RTL hatte im Sommer 2023 erstmals beim Bundeskartellamt um eine Einschätzung des Kooperationsvorhabens gebeten. Nach breiten Ermittlungen und einer ersten kritischen Rückmeldung im Oktober 2023 haben die Beteiligten mitgeteilt, an dem Vorhaben festhalten zu wollen. Es folgten weitere Ermittlungen, auf deren Basis der kritische Befund im Frühjahr 2024 bestätigt wurde. Hierauf haben die Parteien ihr Kooperationsvorhaben modifiziert. Nach ergänzenden Ermittlungen hat das Bundeskartellamt den Parteien nun mitgeteilt, dass die negative Einschätzung trotz der Modifikationen fortbesteht.

Als Vermarktungskooperation zwischen engen Wettbewerbern mit erheblicher Marktbedeutung dürfte das Vorhaben von RTL und RTL2 insbesondere zu höheren Preisen für die Marktgegenseite führen. Diesem klaren Nachteil für den Wettbewerb stehen nach den Ermittlungen keine durchgreifenden Vorteile wie etwa Kosteneinsparungen bei der Marktgegenseite gegenüber, die eine Freistellung des Vorhabens vom Kartellverbot rechtfertigen könnten.

Bei dieser Bewertung hat das Bundeskartellamt den derzeitigen Umbruch im Medienbereich hin zur Nutzung digitaler Medien umfassend berücksichtigt. Die dort zur Verfügung stehenden Video-Werbeflächen sind indes nur in begrenztem Umfang mit der Wirkung von Fernsehwerbeflächen vergleichbar. Größere Vergleichbarkeit besteht bei Video-Werbung auf Streaming-Angeboten wie Amazon, Netflix und Disney, deren Angebot derzeit aber in erster Linie bezahlpflichtig und nur ergänzend werbefinanziert ist. Die einschlägigen Werbeangebote haben nach dem Ergebnis der Ermittlungen entsprechend jeweils noch kein so erhebliches Marktgewicht, dass sie in naher Zukunft die starke Stellung der RTL-Gruppe im Bereich der Bewegtbildwerbung nachhaltig in Frage stellen. Bei den vielschichtigen Angeboten auf YouTube kommt es auf das konkrete Werbeangebot an. Regelmäßig wird diesen eher keine vergleichbare Wirkung zugeschrieben.

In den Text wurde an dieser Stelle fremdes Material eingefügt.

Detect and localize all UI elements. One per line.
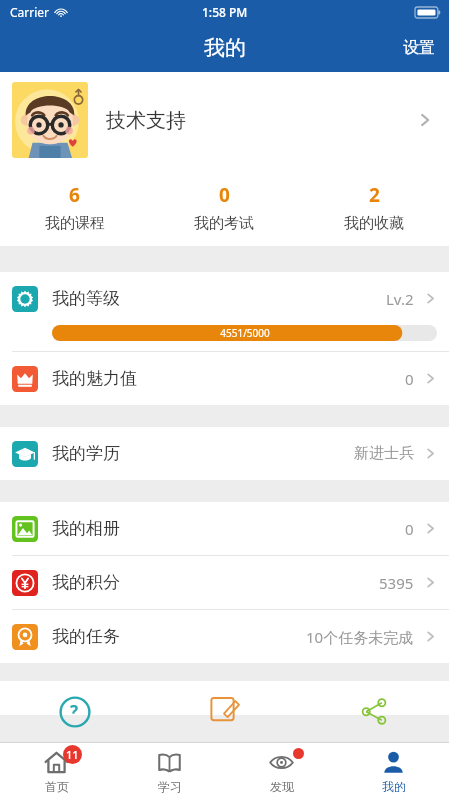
staticText: 我的考试: [194, 214, 254, 233]
staticText: 我的魅力值: [52, 368, 137, 389]
staticText: 学习: [158, 779, 182, 794]
staticText: 发现: [270, 779, 294, 794]
button[interactable]: 6: [0, 168, 149, 246]
staticText: 我的相册: [52, 518, 120, 539]
staticText: 1:58 PM: [202, 4, 248, 20]
staticText: 11: [66, 747, 79, 762]
staticText: 我的学历: [52, 443, 120, 464]
button[interactable]: 0: [149, 168, 299, 246]
staticText: Lv.2: [386, 289, 414, 309]
staticText: 我的收藏: [344, 214, 404, 233]
staticText: ?: [70, 700, 79, 715]
button[interactable]: 2: [299, 168, 449, 246]
staticText: 我的任务: [52, 626, 120, 647]
button[interactable]: 我的任务: [0, 610, 449, 663]
button[interactable]: 我的魅力值: [0, 352, 449, 405]
button[interactable]: 反馈: [149, 681, 299, 715]
staticText: 2: [369, 182, 380, 208]
button[interactable]: 我的学历: [0, 427, 449, 480]
staticText: Carrier: [10, 4, 50, 20]
button[interactable]: 11: [0, 743, 113, 800]
button[interactable]: 发现: [225, 743, 337, 800]
staticText: 我的: [382, 779, 406, 794]
staticText: 技术支持: [106, 108, 186, 133]
button[interactable]: 我的积分: [0, 556, 449, 609]
button[interactable]: 我的: [337, 743, 449, 800]
staticText: 0: [219, 182, 230, 208]
button[interactable]: 学习: [113, 743, 225, 800]
staticText: 5395: [379, 573, 414, 593]
staticText: 我的等级: [52, 288, 120, 309]
staticText: 我的积分: [52, 572, 120, 593]
button[interactable]: 我的等级: [0, 272, 449, 325]
staticText: 10个任务未完成: [306, 627, 414, 647]
staticText: 首页: [45, 779, 69, 794]
button[interactable]: 设置: [389, 28, 449, 68]
staticText: 6: [69, 182, 80, 208]
staticText: 我的课程: [45, 214, 105, 233]
staticText: 设置: [403, 38, 435, 58]
staticText: 4551/5000: [220, 326, 270, 340]
staticText: 新进士兵: [354, 444, 414, 463]
staticText: 0: [405, 369, 414, 389]
staticText: 我的: [204, 35, 246, 61]
button[interactable]: 我的相册: [0, 502, 449, 555]
button[interactable]: 分享: [299, 681, 449, 715]
button[interactable]: 帮助: [0, 681, 149, 715]
button[interactable]: 技术支持: [0, 72, 449, 168]
staticText: 0: [405, 519, 414, 539]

Jedenfalls Videowerbung auf Social Media erfüllt ganz andere Zwecke.

Zur Feststellung der Gegebenheiten für die Beurteilung des Vorhabens hat das Bundeskartellamt ausführliche Ermittlungen durchgeführt. Insofern hat es im Herbst 2023 alle wesentlichen Mediaagenturen und 30 große Werbetreibende schriftlich befragt sowie im Frühjahr 2024 umfangreiche Gespräche mit den fünf größten Mediaagenturen und allen potentiell relevanten Wettbewerbern im TV- und im Online-Bereich geführt. Auch zu dem modifizierten Vorhaben hat es den Markt 2024 noch einmal im Rahmen von Gesprächen befragt.

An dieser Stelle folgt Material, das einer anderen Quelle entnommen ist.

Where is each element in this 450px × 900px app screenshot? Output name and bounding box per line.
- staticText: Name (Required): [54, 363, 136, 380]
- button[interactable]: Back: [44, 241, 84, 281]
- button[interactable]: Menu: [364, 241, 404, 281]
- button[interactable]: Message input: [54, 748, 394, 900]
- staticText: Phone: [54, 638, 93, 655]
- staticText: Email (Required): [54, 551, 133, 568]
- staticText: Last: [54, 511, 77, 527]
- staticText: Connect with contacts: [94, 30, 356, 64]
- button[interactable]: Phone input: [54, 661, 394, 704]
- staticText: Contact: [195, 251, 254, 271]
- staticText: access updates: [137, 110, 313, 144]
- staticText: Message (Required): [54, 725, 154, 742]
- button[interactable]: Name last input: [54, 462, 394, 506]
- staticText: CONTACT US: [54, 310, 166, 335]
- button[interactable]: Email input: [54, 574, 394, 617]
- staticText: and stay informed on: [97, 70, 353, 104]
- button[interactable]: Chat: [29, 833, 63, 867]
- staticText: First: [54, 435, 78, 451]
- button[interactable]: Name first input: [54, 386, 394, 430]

RTL gehört zum Bertelsmann-Konzern, der mit der Ad Alliance auch über den TV-Bereich hinaus ein starker Werbeflächenanbieter ist. RTL2 ist – anders als es der Name vermuten lassen würde – kein Tochterunternehmen von RTL bzw. Bertelsmann, sondern ein Gemeinschaftsunternehmen von RTL zusammen mit anderen Gesellschaftern aus dem Medienbereich. Das bedeutet, dass Vereinbarungen von RTL und RTL2 gegen das Kartellverbot verstoßen können.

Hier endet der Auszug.